Еще до первых снегопадов медведь завалился в берлогу.
Сейчас он мирно спал. Совсем рядом с его «квартирой» прошли звероловы.
Тук-тук-тук… — дробно застучало наверху.
Дятел расковырял какую-то трещину — вылавливает жучков.
Ни одна птица не достала бы их, кроме дятла: клюв у него сильный, прямой, как долото, язык длинный, как червяк, и будто клеем смазан. И летом и зимой дятел добывает себе пищу.
Голова с красными перьями, как заводная, качается в такт ударам: тук-тук-тук…
В зимнем лесу птиц мало. Изредка пролетают снегири, они обрывают подмороженную рябину. Еще реже попадаются рябчики, деловито клюющие почки.
Птицы не подпускают охотников близко. Только юркие синицы, обшаривая кусты калины, так увлекаются поиском сухих ягод, что к ним можно подойти поближе.
Игнат показывает на большие деревья с полосками содранной коры.
— Изюбры глодали, — говорит он. — Скажи, что это за деревья?
— Ильмы.
— Горные или долинные?
— Не знаю, — отвечает Вася. — Летом по листьям различить могу, а сейчас как? Кора-то у них одинаковая.
— Зимой даже лесник не разберет, где какой ильм. — говорит Игнат. — Вот только изюбры и отличают. У горного ильма едят кору. Рядом будет стоять долинный ильм — его не тронут.
— А как же изюбры их отличают?
— По запаху, — отвечает Игнат. — У изюбра обоняние такое, что он чует, где какой ильм.
— А почему у долинного он кору не ест? — удивляется Вася.
— Невкусная, наверное.
Тянутся к небу могучие стволы таежных великанов, торчат из-под снега ветки кустарника, перекидываются с дерева на дерево толстые, будто канаты, лианы.
Вот ствол лимонника, как удав, оплел молодую березку. Уж который год идет борьба. Наверное, березке не вырваться, задушит ее лимонник. А рядом крепыш ильм. Он не сдался. Налился соками, потужился, разорвал путы. Лопнула лиана, остались одни усохшие обрывки.

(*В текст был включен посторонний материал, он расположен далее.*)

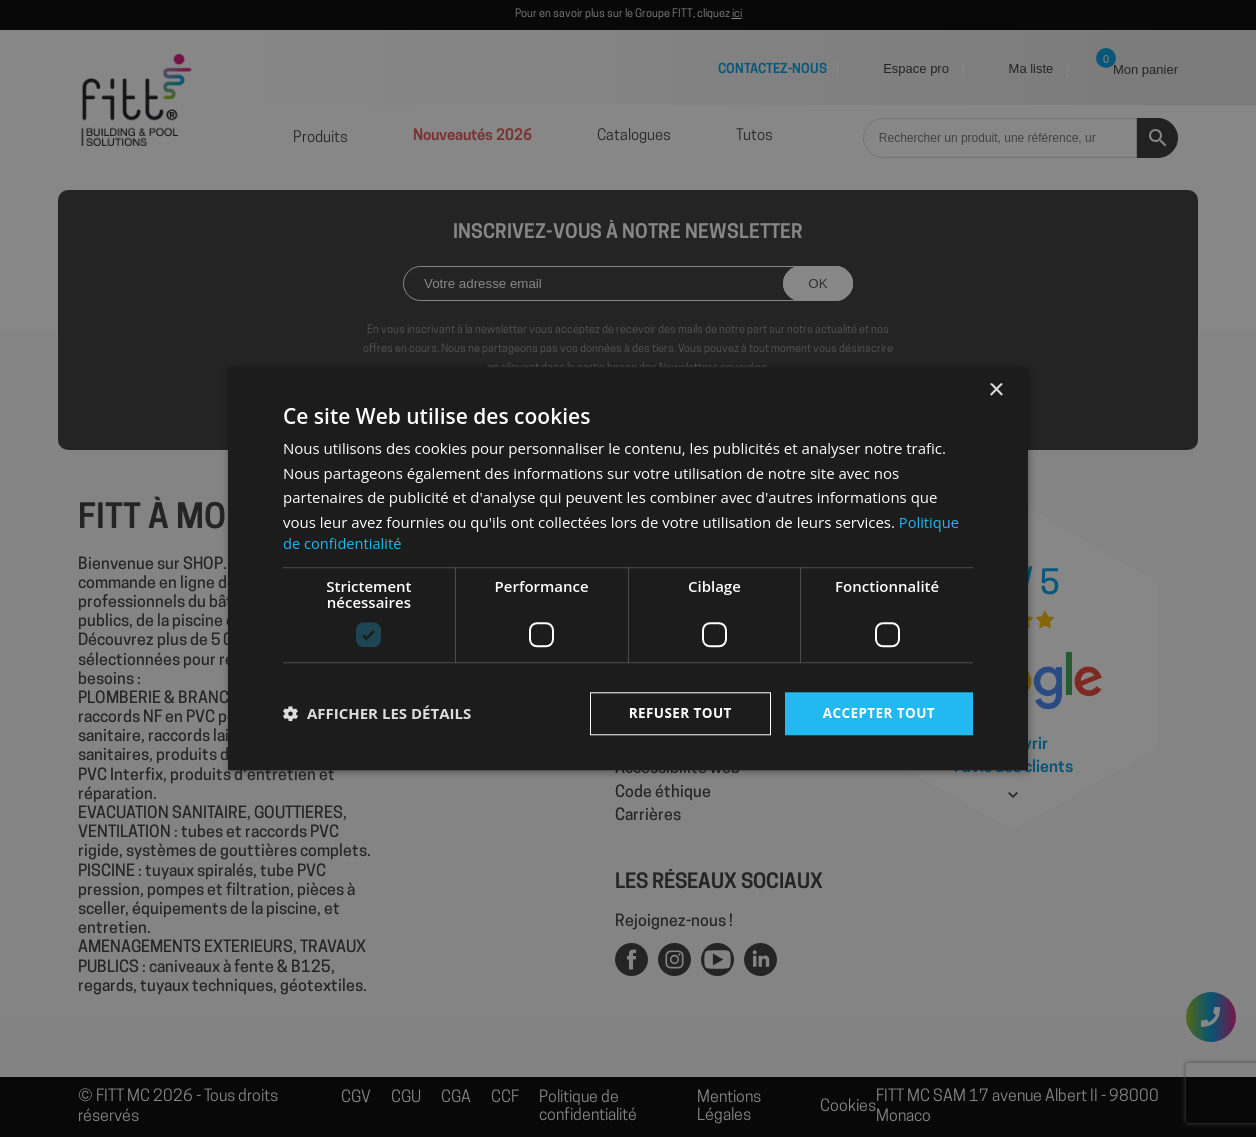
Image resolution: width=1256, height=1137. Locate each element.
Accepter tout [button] (877, 712)
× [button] (995, 389)
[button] (377, 714)
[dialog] (628, 568)
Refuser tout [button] (674, 712)
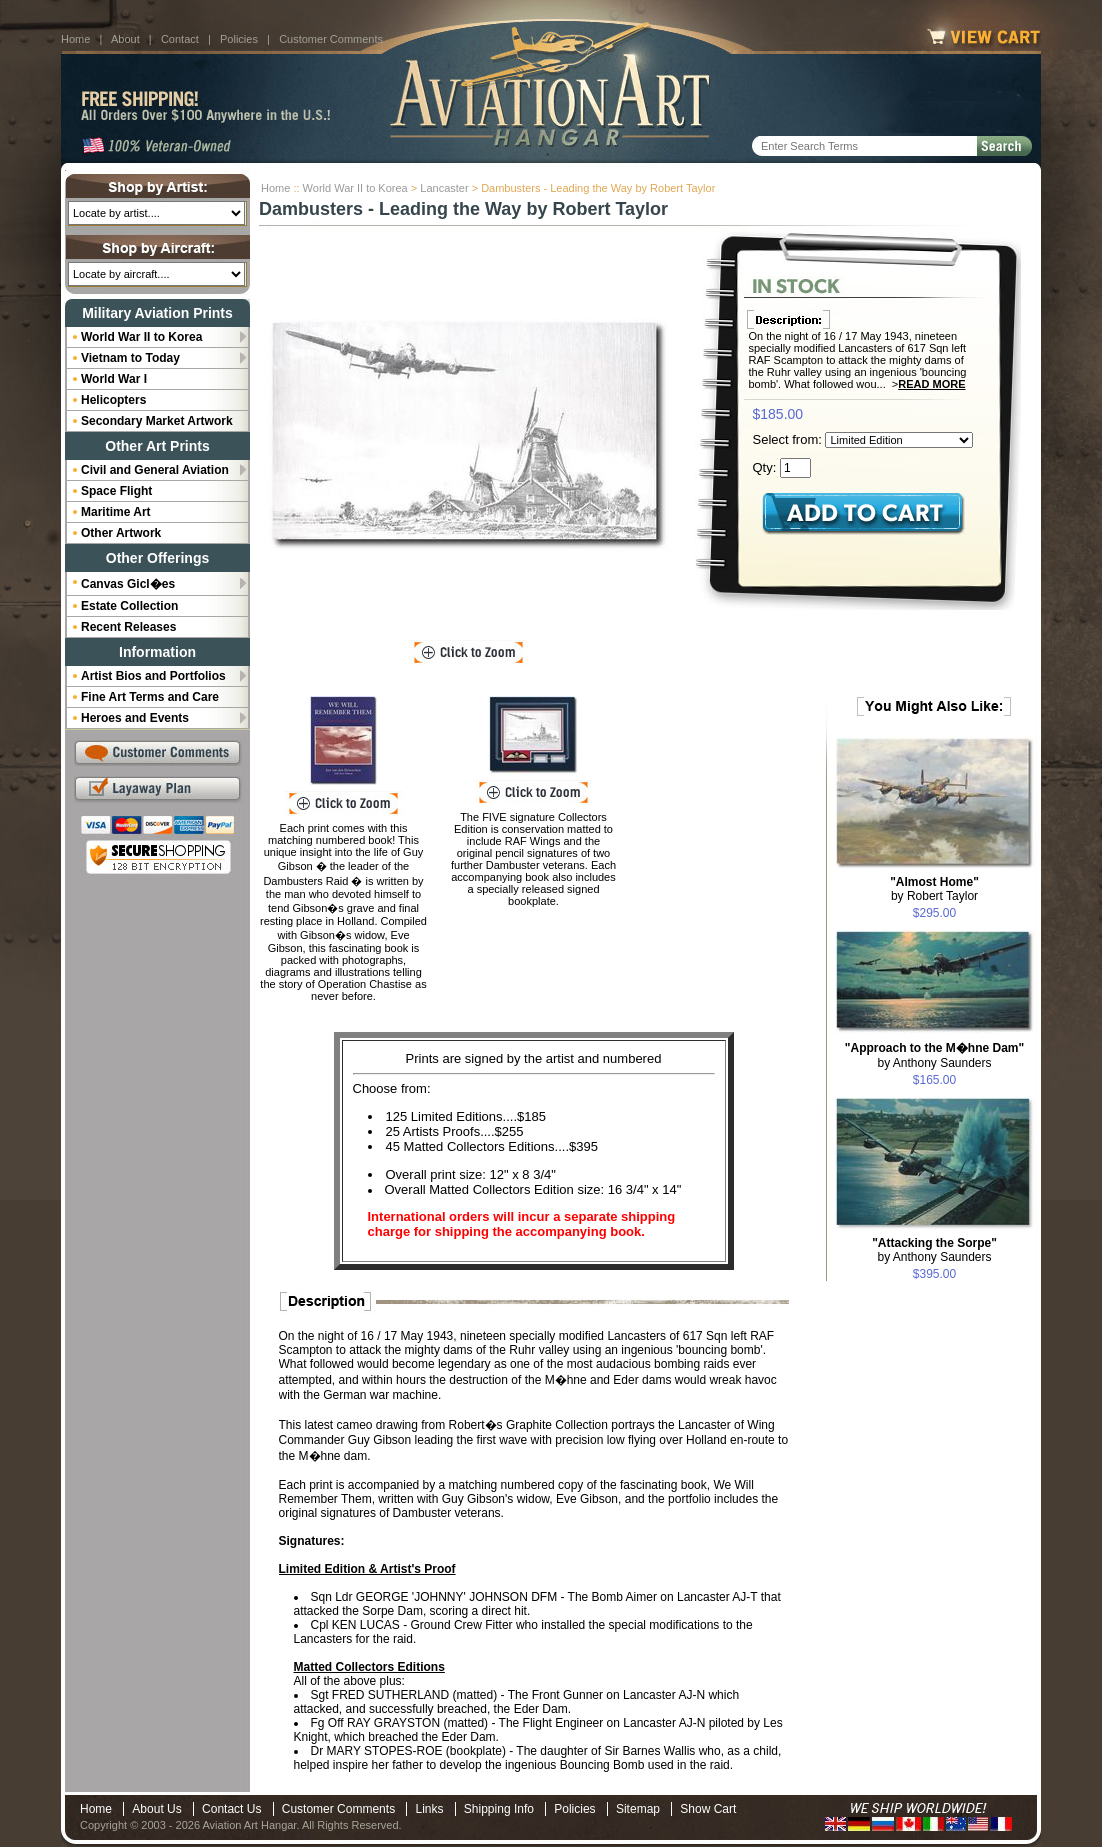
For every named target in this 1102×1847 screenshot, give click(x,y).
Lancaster (444, 188)
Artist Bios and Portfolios (153, 676)
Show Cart (708, 1809)
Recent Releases (128, 627)
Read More (931, 384)
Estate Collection (129, 606)
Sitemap (638, 1809)
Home (75, 39)
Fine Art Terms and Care (150, 697)
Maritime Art (116, 512)
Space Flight (116, 491)
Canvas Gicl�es (128, 584)
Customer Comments (331, 39)
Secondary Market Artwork (157, 421)
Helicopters (113, 400)
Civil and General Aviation (155, 470)
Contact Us (231, 1809)
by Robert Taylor (934, 889)
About (125, 39)
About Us (156, 1809)
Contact (180, 39)
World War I (114, 379)
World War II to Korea (355, 188)
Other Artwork (121, 533)
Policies (239, 39)
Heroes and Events (135, 718)
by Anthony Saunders (934, 1055)
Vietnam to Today (130, 358)
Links (429, 1809)
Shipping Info (499, 1809)
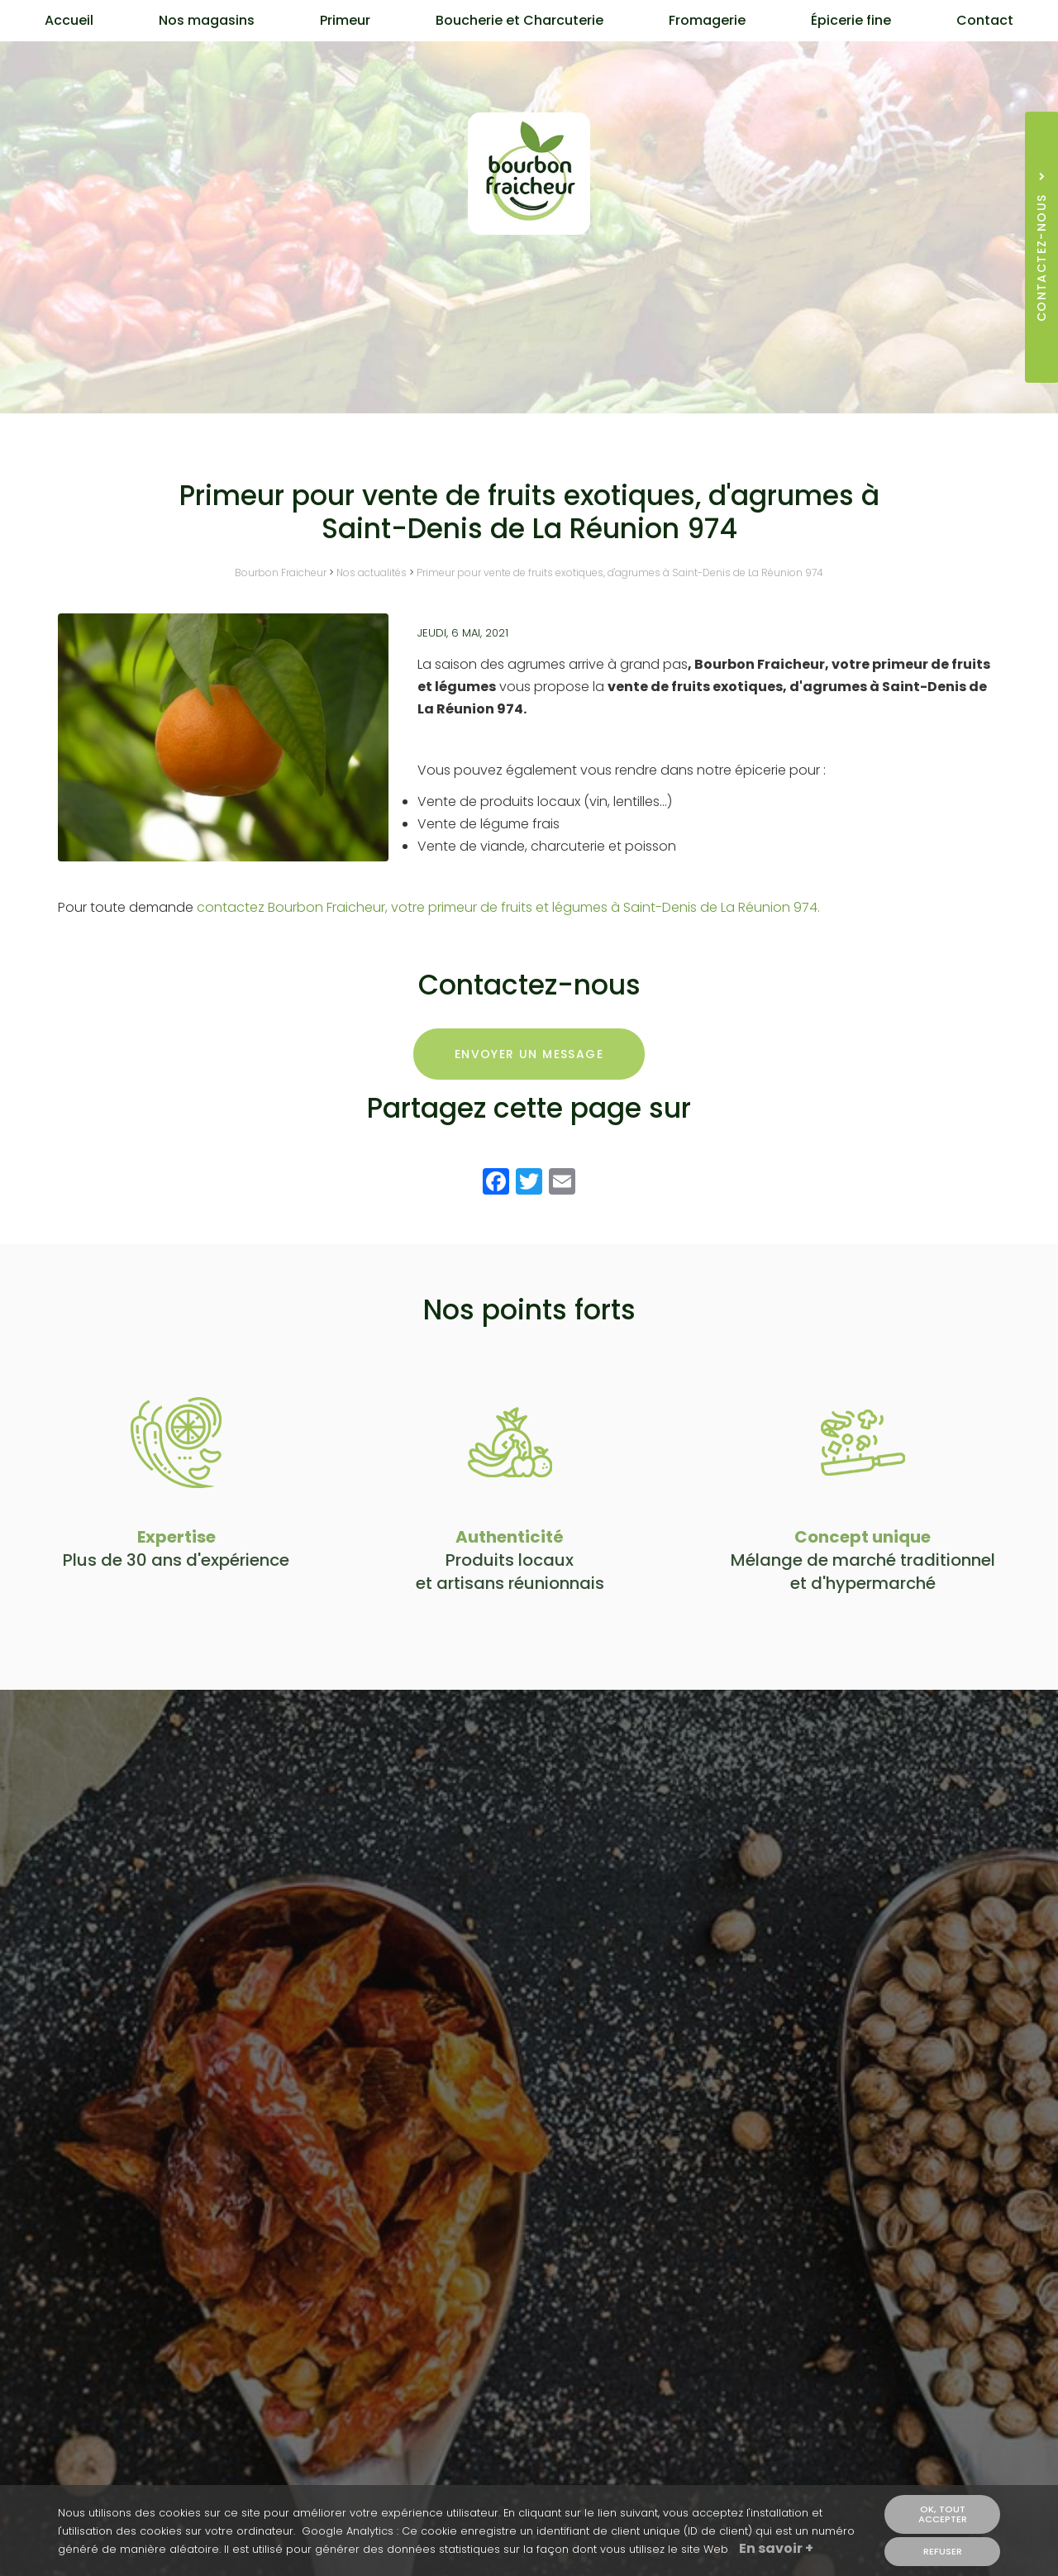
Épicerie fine (851, 20)
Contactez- (529, 316)
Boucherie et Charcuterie (519, 20)
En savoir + (776, 2549)
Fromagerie (707, 20)
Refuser (942, 2551)
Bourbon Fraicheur (280, 572)
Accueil (69, 20)
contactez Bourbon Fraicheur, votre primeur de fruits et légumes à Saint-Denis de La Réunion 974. (508, 907)
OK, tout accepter (942, 2514)
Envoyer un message (529, 1054)
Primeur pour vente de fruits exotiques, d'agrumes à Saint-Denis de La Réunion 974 (620, 572)
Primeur (345, 20)
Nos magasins (207, 20)
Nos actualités (371, 572)
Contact (984, 20)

Деревья стоят заснеженные, молчаливые. Сотни разных историй происходило около них. О многих звериных судьбах могли бы они рассказать. Но нет у деревьев ни памяти, ни языка, и ничего не говорят они людям.
Правда, если присмотреться к деревьям, заглянуть в опустевшие звериные гнезда, разобраться в следах, оставленных лесными обитателями, — какие только таежные были не привидятся в пустынном зимнем лесу!..
Давным-давно, лет сто назад, во время урагана сломался старый кедр. Падая, он задел лиственницу, выломал у нее одну из ветвей.
Дождь и снег попадали в отверстие, древесина стала гнить. В лиственнице появилось дупло. Оно становилось все больше, и в нем поселилась пушистая веселая белка.
Однажды морозной зимней ночью, когда белка крепко спала, к ее гнезду подобрался небольшой зверек. Он был похож на большого соболя, только окраска его посветлее, мех погрубее и хвост зверька длиннее, чем соболиный.
Это был лютый враг белок, хищная кровожадная гималайская куница — харза. Подобравшись ко входу в беличье дупло, харза ринулась вниз.
Пронзительно закричала схваченная белка.
Через несколько секунд из гнезда раздалось довольное урчание харзы: это ночная разбойница пожирала бывшую хозяйку дупла.
Много лет в опустевшем дупле никто не жил.
Иногда какая-нибудь белка устраивала в нем склад орехов.
Потом в нем поселились совы.
Самка высиживала в этом дупле яйца, из которых вылуплялись покрытые мягким пухом птенцы, слепые, как новорожденные котята.
В один из студеных зимних дней самка полетела к отмели, где она часто ловила рыбу. Река уже покрылась льдом, и только здесь, на быстрине, мороз не смог затянуть ее ледяной коркой.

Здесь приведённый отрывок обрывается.